New Orleans new motto...

Yeah, so the word “Nazi” in my reply was chosen specifically and intentionally and in no way was it a slip-up, misplaced attempt to mean Nationalist.

While I am perfectly willing to entertain the sad notion that the word Nazi has lost its meaning on the miseducated, that fact speaks more to the education levels of the ones who fall into that trap and less about the meaning and ideals inherent within its tenet.

With regard to your unsubstantiated posit that “white folk are more concerned about the nationality, while black folk care more about racism”: Well, first, this is too general. One might have a slightly better argument by narrowing down the first segment to “white conservative folk” - although that would hardly still not be an accurate statement.

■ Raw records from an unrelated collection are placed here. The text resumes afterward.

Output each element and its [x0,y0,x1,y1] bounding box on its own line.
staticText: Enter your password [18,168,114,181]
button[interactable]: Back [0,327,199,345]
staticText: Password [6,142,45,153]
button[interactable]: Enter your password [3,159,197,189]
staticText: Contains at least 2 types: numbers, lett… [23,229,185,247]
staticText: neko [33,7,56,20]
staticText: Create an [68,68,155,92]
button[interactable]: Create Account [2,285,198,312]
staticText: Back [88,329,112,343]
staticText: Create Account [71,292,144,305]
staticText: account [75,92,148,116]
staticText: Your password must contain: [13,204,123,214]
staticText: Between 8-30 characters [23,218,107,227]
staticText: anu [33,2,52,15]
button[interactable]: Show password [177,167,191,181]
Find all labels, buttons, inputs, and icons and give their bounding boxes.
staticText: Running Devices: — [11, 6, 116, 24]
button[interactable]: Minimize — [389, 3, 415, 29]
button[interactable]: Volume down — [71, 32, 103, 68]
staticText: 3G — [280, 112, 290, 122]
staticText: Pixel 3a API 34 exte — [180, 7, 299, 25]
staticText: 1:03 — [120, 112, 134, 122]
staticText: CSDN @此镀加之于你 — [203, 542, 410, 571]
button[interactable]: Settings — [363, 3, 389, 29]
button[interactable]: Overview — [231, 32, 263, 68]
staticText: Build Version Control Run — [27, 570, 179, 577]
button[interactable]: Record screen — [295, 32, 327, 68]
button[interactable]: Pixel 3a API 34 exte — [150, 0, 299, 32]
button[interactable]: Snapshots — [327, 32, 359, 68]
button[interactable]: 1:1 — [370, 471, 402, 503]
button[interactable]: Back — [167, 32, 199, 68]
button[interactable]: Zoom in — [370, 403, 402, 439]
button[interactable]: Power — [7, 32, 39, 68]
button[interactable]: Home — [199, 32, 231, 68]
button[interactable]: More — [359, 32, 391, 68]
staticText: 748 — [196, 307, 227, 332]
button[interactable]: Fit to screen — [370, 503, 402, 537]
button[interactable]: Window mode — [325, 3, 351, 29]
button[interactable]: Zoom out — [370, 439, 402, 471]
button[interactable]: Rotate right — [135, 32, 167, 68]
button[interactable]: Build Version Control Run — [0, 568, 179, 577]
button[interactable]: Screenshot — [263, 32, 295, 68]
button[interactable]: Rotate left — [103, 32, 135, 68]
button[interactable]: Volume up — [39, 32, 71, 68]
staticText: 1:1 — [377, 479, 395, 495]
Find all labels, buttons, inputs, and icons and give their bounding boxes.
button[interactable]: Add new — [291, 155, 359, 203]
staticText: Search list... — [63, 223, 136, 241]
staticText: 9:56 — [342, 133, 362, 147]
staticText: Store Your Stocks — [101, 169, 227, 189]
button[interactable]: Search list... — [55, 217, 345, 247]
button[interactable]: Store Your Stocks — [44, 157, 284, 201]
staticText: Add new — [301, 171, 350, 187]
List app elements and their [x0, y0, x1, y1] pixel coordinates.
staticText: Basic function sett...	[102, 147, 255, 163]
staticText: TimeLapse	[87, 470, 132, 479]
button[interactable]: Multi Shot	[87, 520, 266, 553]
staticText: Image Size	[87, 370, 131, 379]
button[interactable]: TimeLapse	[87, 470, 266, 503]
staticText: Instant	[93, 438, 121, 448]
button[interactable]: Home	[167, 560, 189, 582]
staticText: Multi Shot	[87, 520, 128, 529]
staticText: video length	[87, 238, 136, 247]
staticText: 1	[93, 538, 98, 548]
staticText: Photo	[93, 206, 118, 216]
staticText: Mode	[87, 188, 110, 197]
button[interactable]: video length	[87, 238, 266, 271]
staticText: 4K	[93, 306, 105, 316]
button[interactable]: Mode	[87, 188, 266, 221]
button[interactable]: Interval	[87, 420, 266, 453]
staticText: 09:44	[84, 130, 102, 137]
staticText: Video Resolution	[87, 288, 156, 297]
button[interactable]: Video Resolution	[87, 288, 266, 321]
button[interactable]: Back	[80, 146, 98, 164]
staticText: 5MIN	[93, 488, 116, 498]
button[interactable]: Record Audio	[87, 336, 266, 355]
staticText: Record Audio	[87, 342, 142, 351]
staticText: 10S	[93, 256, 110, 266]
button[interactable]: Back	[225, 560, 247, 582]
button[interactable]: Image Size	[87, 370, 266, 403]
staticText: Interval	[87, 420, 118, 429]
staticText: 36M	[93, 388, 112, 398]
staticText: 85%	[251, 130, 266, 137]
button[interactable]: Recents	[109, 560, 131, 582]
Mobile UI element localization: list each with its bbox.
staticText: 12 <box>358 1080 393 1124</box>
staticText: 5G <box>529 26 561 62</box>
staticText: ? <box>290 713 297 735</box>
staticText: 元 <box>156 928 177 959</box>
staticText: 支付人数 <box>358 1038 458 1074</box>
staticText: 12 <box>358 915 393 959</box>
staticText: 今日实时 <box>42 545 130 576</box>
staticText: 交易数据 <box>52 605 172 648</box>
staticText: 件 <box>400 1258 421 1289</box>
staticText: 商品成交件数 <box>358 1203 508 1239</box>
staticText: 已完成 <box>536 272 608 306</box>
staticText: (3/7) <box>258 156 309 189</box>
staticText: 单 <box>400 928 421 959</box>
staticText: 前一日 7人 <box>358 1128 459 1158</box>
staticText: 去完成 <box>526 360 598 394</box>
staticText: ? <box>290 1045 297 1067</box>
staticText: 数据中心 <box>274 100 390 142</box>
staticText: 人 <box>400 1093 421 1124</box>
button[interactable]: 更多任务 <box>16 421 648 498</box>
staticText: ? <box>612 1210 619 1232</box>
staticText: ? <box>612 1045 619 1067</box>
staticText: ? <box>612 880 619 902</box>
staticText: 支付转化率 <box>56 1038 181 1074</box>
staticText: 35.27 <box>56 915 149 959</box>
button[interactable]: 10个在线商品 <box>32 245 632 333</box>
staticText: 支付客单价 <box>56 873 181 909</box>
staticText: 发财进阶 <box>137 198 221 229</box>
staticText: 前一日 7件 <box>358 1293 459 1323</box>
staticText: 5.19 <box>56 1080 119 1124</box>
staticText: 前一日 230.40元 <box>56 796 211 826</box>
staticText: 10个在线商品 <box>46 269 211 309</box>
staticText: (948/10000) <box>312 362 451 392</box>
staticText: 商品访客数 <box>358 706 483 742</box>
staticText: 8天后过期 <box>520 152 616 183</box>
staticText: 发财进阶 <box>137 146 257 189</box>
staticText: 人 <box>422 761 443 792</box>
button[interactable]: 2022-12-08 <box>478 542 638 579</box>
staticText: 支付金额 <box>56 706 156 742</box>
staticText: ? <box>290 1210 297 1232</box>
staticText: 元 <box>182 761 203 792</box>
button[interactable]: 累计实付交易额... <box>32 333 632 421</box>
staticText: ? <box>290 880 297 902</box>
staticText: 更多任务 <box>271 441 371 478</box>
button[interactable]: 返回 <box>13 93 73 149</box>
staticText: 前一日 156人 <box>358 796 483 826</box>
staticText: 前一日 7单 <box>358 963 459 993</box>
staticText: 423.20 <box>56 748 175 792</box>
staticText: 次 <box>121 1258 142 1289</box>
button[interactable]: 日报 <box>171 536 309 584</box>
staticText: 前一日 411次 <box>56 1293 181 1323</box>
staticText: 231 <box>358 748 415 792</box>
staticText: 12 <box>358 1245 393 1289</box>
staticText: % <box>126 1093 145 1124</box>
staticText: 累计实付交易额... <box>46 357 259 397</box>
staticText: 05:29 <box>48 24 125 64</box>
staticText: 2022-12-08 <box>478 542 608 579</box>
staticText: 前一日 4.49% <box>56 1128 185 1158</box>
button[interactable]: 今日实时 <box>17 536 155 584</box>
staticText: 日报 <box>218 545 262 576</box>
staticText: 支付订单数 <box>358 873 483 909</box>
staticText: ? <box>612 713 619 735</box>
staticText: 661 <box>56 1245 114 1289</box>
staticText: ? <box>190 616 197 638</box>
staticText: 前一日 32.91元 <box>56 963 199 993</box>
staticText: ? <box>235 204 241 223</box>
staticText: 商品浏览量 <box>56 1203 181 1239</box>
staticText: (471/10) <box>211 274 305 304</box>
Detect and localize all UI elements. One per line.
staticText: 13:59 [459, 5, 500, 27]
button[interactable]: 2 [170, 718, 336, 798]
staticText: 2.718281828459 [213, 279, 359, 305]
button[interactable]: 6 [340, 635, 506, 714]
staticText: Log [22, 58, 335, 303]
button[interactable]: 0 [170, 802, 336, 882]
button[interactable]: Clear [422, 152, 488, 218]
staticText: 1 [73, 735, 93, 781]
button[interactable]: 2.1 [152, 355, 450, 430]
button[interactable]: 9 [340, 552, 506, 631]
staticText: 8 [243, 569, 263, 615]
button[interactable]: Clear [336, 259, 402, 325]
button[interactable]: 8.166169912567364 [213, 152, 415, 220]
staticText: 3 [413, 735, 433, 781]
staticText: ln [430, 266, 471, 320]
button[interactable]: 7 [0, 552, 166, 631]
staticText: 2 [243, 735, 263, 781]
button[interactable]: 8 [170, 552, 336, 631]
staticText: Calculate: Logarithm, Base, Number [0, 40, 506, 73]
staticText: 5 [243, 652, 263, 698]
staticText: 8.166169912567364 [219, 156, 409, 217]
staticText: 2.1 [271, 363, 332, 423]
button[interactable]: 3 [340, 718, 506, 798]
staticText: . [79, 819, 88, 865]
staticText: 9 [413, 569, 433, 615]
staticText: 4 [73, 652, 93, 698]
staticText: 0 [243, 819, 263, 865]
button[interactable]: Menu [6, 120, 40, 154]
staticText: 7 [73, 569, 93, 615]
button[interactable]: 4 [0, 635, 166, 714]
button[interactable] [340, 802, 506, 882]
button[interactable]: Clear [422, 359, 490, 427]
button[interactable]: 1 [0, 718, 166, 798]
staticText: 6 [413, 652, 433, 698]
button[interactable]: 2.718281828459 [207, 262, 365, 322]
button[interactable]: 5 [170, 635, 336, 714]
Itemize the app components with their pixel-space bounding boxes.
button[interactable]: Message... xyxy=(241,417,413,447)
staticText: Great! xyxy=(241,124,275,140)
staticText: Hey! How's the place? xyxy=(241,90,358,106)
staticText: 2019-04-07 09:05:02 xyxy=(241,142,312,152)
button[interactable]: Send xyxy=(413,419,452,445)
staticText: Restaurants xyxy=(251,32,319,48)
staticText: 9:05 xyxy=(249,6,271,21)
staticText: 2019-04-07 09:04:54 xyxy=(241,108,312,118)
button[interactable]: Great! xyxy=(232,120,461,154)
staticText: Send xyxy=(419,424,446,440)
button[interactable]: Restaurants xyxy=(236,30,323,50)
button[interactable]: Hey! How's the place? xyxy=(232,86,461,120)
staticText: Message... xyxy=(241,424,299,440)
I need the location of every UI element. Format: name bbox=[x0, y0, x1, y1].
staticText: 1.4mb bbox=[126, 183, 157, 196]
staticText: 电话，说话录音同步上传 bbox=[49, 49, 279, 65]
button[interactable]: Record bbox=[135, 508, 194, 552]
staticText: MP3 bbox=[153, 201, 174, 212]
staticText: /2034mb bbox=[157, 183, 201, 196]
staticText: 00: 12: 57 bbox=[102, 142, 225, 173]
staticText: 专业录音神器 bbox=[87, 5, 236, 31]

If your point is to juxtapose propensities toward nationalism vs racism, there might be more merit in the “black folk” argument, but I would offer the supposition that it would only lean true because:

a. Racism is real - globally

b. In this country, “black folk” historically have been and continue to be the primary victims in acts of racism. This is by no mean a declaration that there are no black folk who are racist too, because racism exists in every culture. It is merely to state, racism largest, most impactful damage effects the “black folk” population to an exponentially greater effect if by no other reason than bare ratios - more non-black racists in this population than there are blacks (of which not all are racists).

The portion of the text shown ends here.